A tiny frown tugged on her mouth, her lower lip trembling for a moment before she smiled. “When you actually say that out loud, it helps. Sometimes I get so fucking stressed out and annoyed and caught up in bullshit drama. But it’s really that simple, isn’t it?”
“Yeah. Fuck the surgeon bootlickers.”
She laughed. “You always know exactly what’s bothering me. I love you.”
“I love you, too.” I slide my hand over the table to tap on the back of her hand with my pointer finger, three little taps.
I didn’t always know what was bothering Mila, but it was easy enough to guess.
Med school was competitive. It was easy to start feeling like shit about your lack of publications, or your non-surgical specialty, or whatever else people were bitching about.
“How’s your first day of classes going?” Mila asked, sitting up and taking a sip of her coffee through a paper straw.
“Well, I’ve only had one class so far. And you know how that went.”
“I don’t, really. Please elaborate.”
“It was pretty typical in every sense—except the fact that my professor looks like a god. Since you’ve seen the picture, there’s really nothing you don’t know.
Normal class stuff. Hot teacher.” It was close enough to the truth.
For whatever reason, I’d never mentioned what happened with Mason to Mila.
It felt strangely intense and private. Maybe I didn’t want her to know what things I let myself do in the dark, or that I got wet thinking about Mason making me pass out, and still fingering me when I was unconscious.
The person I’d been in the car with Mason was a person I’d been trying to outrun my whole life.

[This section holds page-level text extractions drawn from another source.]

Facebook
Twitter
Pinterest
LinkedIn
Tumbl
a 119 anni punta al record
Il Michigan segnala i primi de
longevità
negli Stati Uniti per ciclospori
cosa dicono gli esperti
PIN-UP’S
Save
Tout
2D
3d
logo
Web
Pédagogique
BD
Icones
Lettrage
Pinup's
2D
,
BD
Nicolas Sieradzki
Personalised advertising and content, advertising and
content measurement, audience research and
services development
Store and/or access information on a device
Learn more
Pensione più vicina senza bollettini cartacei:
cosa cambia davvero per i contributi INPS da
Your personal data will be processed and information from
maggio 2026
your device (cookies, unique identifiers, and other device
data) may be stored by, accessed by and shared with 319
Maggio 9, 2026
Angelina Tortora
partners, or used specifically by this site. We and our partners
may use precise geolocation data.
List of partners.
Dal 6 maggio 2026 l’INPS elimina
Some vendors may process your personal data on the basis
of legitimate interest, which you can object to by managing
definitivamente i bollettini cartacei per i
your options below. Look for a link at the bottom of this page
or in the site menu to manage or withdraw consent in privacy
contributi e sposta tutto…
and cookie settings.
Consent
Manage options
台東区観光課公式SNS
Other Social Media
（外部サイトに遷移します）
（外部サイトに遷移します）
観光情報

Besides, it wasn’t like I’d ever see him again.
So, Mila would have no frame of reference if I told her Dr. Killshaw was cut from the same cloth as Mason.

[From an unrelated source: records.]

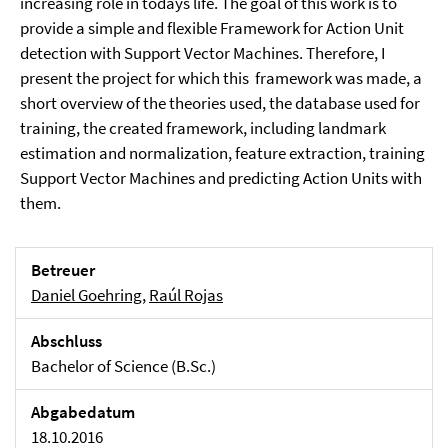
increasing role in todays life. The goal of this work is to
provide a simple and flexible Framework for Action Unit
detection with Support Vector Machines. Therefore, I
present the project for which this framework was made, a
short overview of the theories used, the database used for
training, the created framework, including landmark
estimation and normalization, feature extraction, training
Support Vector Machines and predicting Action Units with
them.
Betreuer
Daniel Goehring
,
Raúl Rojas
Abschluss
Bachelor of Science (B.Sc.)
Abgabedatum
18.10.2016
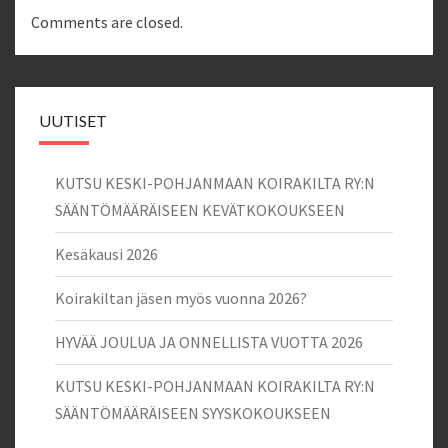
Comments are closed.
UUTISET
KUTSU KESKI-POHJANMAAN KOIRAKILTA RY:N
SÄÄNTÖMÄÄRÄISEEN KEVÄTKOKOUKSEEN
Kesäkausi 2026
Koirakiltan jäsen myös vuonna 2026?
HYVÄÄ JOULUA JA ONNELLISTA VUOTTA 2026
KUTSU KESKI-POHJANMAAN KOIRAKILTA RY:N
SÄÄNTÖMÄÄRÄISEEN SYYSKOKOUKSEEN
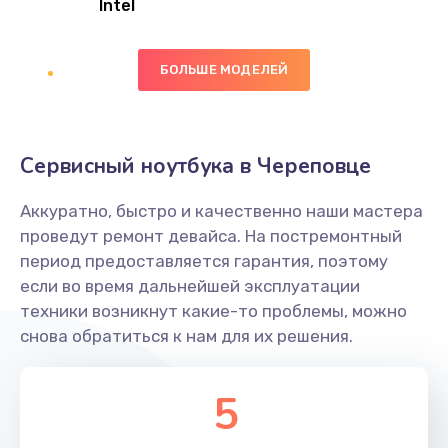
Intel
Заказать
БОЛЬШЕ МОДЕЛЕЙ
Замена экрана
1095 руб.
Заказать
Сервисный ноутбука в Череповце
Замена северного моста
Аккуратно, быстро и качественно наши мастера
1950 руб.
проведут ремонт девайса. На постремонтный
Заказать
период предоставляется гарантия, поэтому
если во время дальнейшей эксплуатации
Ремонт цепей питания
техники возникнут какие-то проблемы, можно
снова обратиться к нам для их решения.
2500 руб.
Заказать
5
Замена жесткого диска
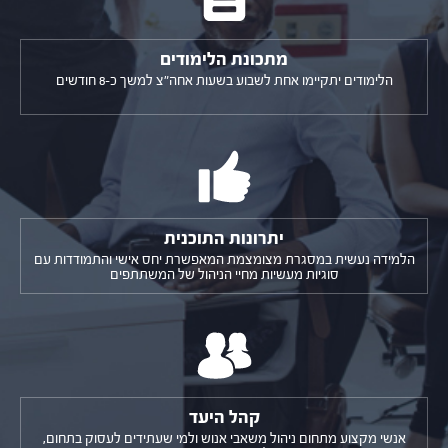
מתכונת הלימודים
הלימודים יתקיימו אחת לשבוע בשעות אחה"צ למשך כ-8 חודשים
יתרונות התוכנית
הלמידה נעשית במסגרת מצומצמת המאפשרת יחס אישי והתמודדות עם
סוגיות מעשיות מחיי הניהול של המשתתפים
קהל היעד
אנשי מקצוע מתחום ניהול משאבי אנוש ולמי שעתידים לעסוק בתחום,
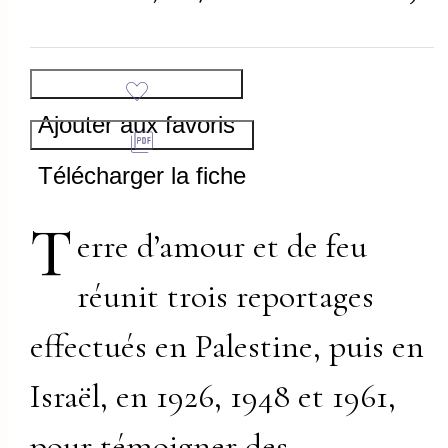
Ajouter aux favoris
Télécharger la fiche
T
erre d’amour et de feu
réunit trois reportages
effectués en Palestine, puis en
Israël, en 1926, 1948 et 1961,
pour témoigner des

You don’t know that, my brain reminded me, because I didn’t.
I’d only met both of them one time, and my meeting with Dr. Killshaw couldn’t really be called a meeting since I didn’t speak a word to him.
I listened to him talk for an hour from across the room, and that was it.
What I did with Mason was definitely classified as a meeting, though.
Either way, it was weird to link them.
“I wish I had a hot teacher.”
Some movement at the entrance caught my attention and my eyes widened. Mila didn’t even need me to say anything before she was turning to see what—who—I was staring at.
She whipped back around, mouthing is that him?
I nodded.
He seemed even taller in the library, walking among regular-sized human beings. Thankfully, he hadn’t noticed me nor Mila, seeing as he was heading straight towards a conference room on the opposite side of the building. Once he was out of sight, I dropped my face into my hands.
“That’s insane, Dakota. Actually insane.”
“I know.”
“No wonder I heard about him all the way from the med school.”
Part of me wanted to ask if she felt any amount of fear when looking at him, but I didn’t want to sound stupid.
I mean, obviously I wouldn’t mind fucking a man who looked like that, but there was something else going on, too.
Eventually, I decided against divulging my irrational anxieties, and steered the conversation back towards normal topics until it was time for my next class.